É preciso se lembrar que, quando Paulo escreveu esta carta, provavelmente entre os anos 50 e 53 d.C não havia acontecido ainda a destruição de Jerusalém e Paulo, provavelmente, esperava o grande desfecho da história humana ainda em seus dias. Estamos vivendo hoje, portanto, podemos compreender que a história humana ainda não teve o seu desfecho final. Paulo vivia então uma esperança da vinda iminente (em breve) de Cristo, como ele prometeu que voltaria. A grande questão é que essa vinda para resolução de toda a história humana ainda demoraria muito (e provavelmente demorará muito ainda – o certo é que NÃO SABEMOS quando se dará isso e de que maneira, por isso, enquanto VIVOS devemos viver a esperança da vida com Cristo, de maneira ativa, leal, fiel, enxergando-o em nossos caminhos, problemas, dúvidas, mortes e dificuldades.

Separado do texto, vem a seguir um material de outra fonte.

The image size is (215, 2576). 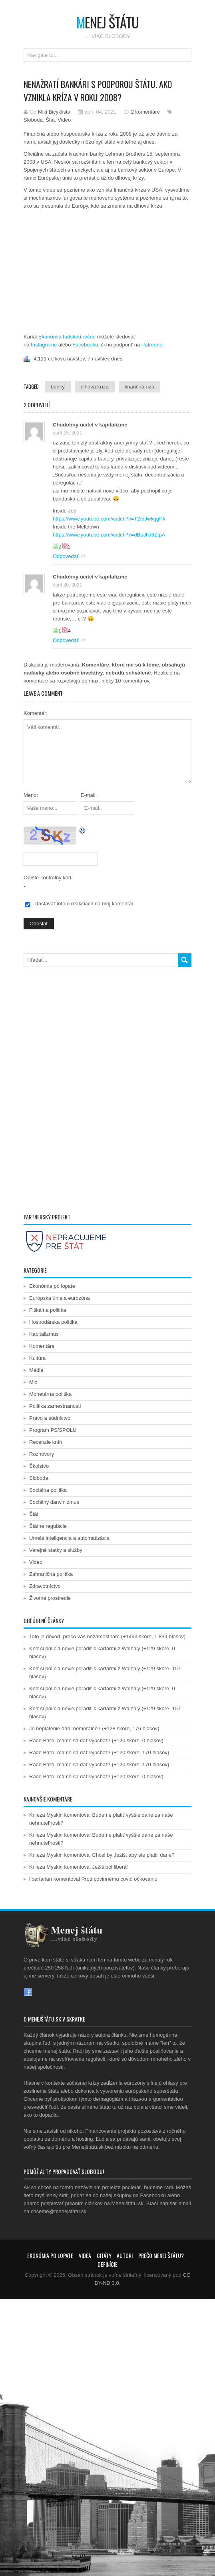 What do you see at coordinates (37, 1358) in the screenshot?
I see `Kultúra` at bounding box center [37, 1358].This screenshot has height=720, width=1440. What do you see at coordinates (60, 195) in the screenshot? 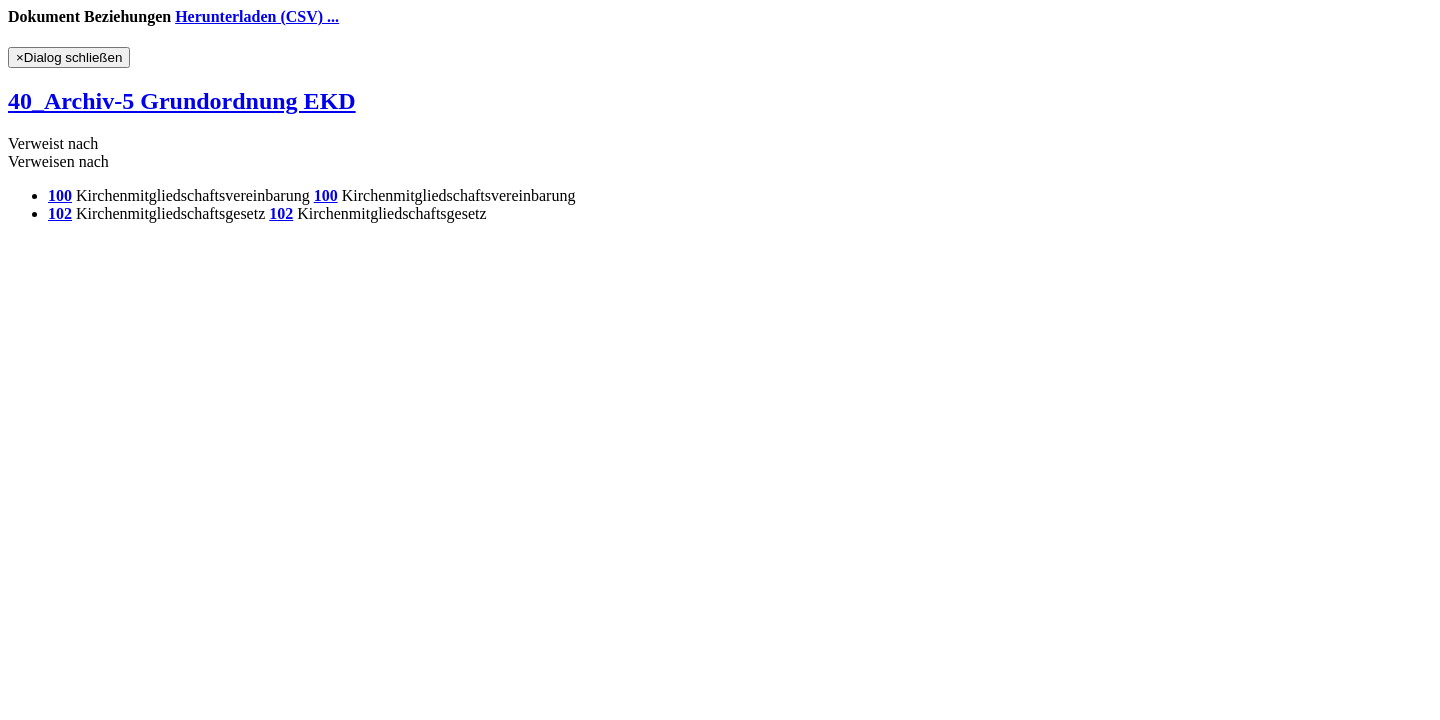
I see `100` at bounding box center [60, 195].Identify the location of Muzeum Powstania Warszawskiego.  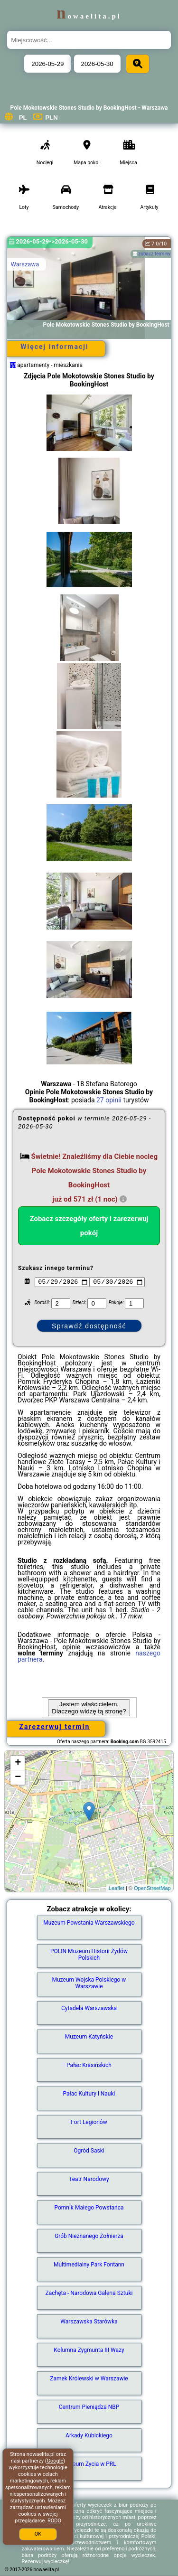
(88, 1922).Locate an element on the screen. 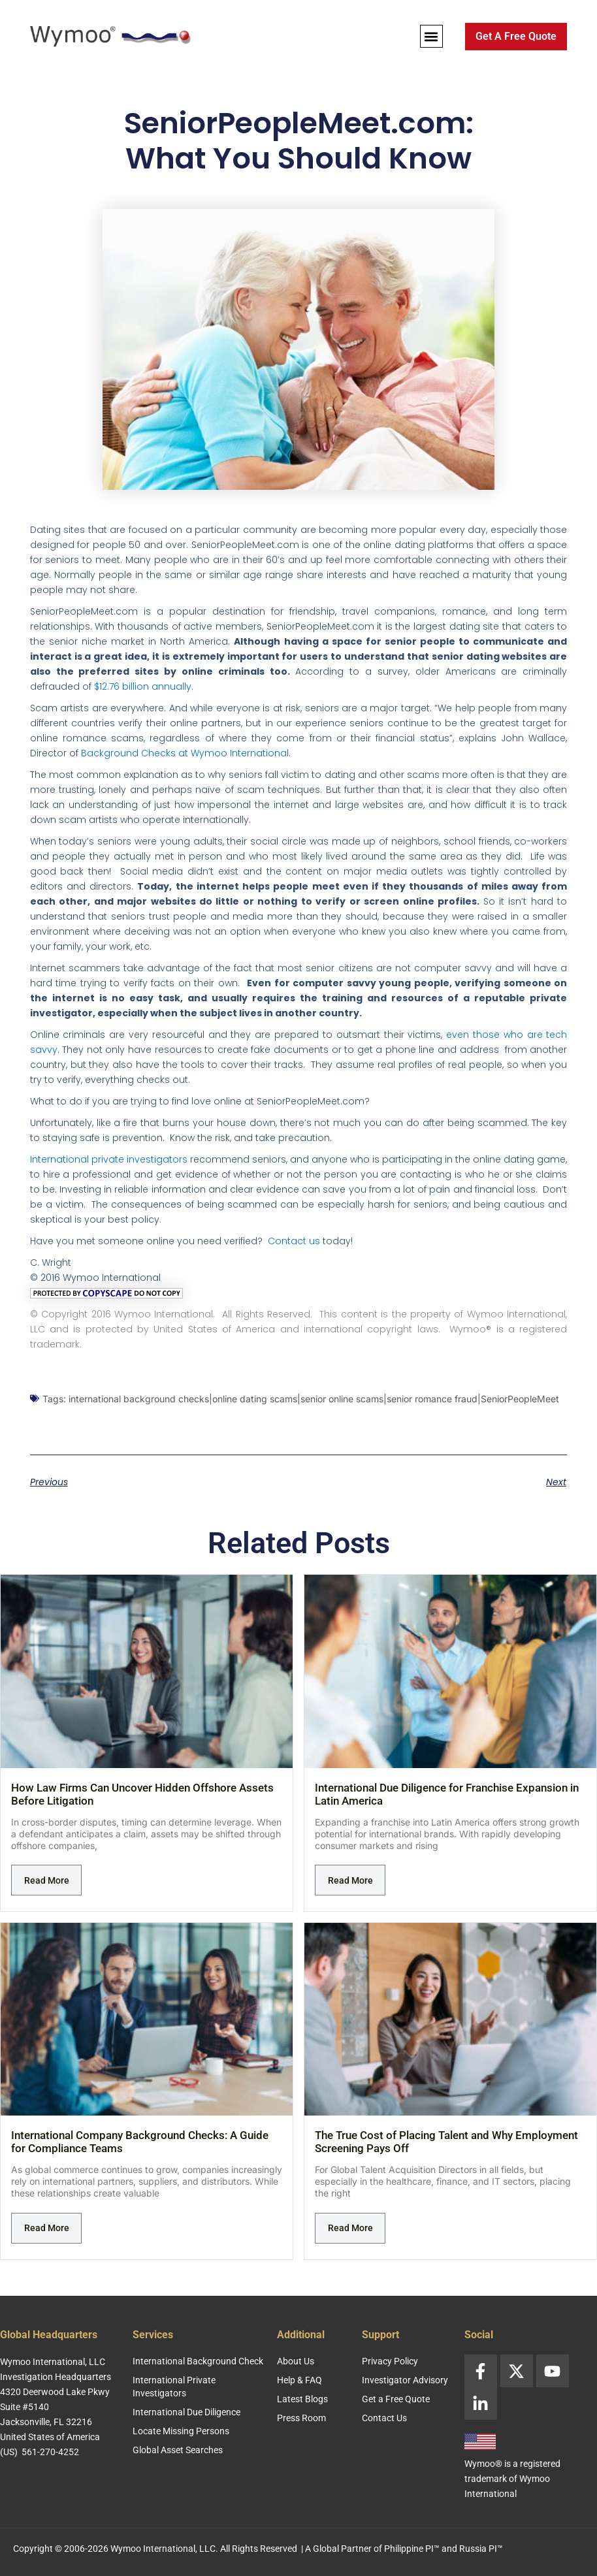 The width and height of the screenshot is (597, 2576). Contact Us is located at coordinates (384, 2418).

Paulo instrui que aqueles que estão vivos não lamentem excessivamente a morte dos que foram “para não vos entristecerdes como os demais, que não tem esperança.”
A palavra da hora é esta: ESPERANÇA. Ela não deve estar longe de nós em momento algum. Mesmo quando tudo parece desmoronar, quando tudo parece perdido, quando há o que melhorar, resolver, devemos manter a ESPERANÇA em Cristo, através dele, por ele, querendo ele, relacionando-nos com ele, vivendo o dia a dia da fé cristã com esperança de TRANSFORMAÇÃO.
Ainda segundo Paulo devemos CONSOLAR uns aos outros diante da morte e das dificuldades, pois esta é a vontade de Deus para os seus e que estejamos preparados para a morte, mas sobretudo estejamos preparados para a VIDA.
Ele dá uma ênfase especial que que a vida que temos e vivemos deve ser vivida de maneira digna do nome de Jesus. Ele exorta que nos preocupemos com nossas almas, mas também que tenhamos a ênfase de nos preocupar com nosso corpo, com aquilo que fazemos através do corpo e com as consequências colhidas por uma vida licenciosa, sem atenção, vivida de qualquer jeito, sem esperança.
Tenho um amigo (Timóteo Carriker) que escreveu o seguinte sobre tudo isso:
Em 1 Tessalonicenses 4.13-5.11, Paulo se opõe diretamente às expectativas radicalizadas dum ambiente do tipo milenarista. A morte de alguns cristãos, provavelmente resultado de perseguição local e algumas notícias de que o Dia do Senhor já havia chegado, havia causado uma confusão que poderia intensificar a lamentação e pouca preocupação pelos padrões morais. Qual era a condição dos cristãos que haviam morrido? Aqueles que haviam permanecido vivos lamentavam que os seus amigos e familiares não veriam o Dia do Senhor e, então, dele não participariam. De fato, alguns questionavam o seu próprio destino também. A tudo isto, Paulo respondeu: aqueles que estarão vivos na vinda do Senhor não terão vantagem sobre aqueles que tiveram morrido. Na vinda do Senhor, primeiro ressuscitarão os mortos. Depois, junto com aqueles que permanecerem vivos, ambos serão arrebatados para se encontrarem com o Senhor e estarem com ele para sempre. Que palavras confortantes!
Finalizo pensando que Cristo não está alheio às nossas dores e ele quer que vivamos de maneira a consolar-nos com a esperança de estarmos TODOS unidos a ele (mortos e vivos) e que ambos (nós todos) podemos nos alegrar com a vida em Cristo e através de Cristo, mesmo em meio à dor da separação, mesmo em meio às dificuldades, mesmo em meio ao sofrimento, pois tanto na dor como na alegria ele prometeu que estaria para SEMPRE conosco. Esta é a nossa esperança!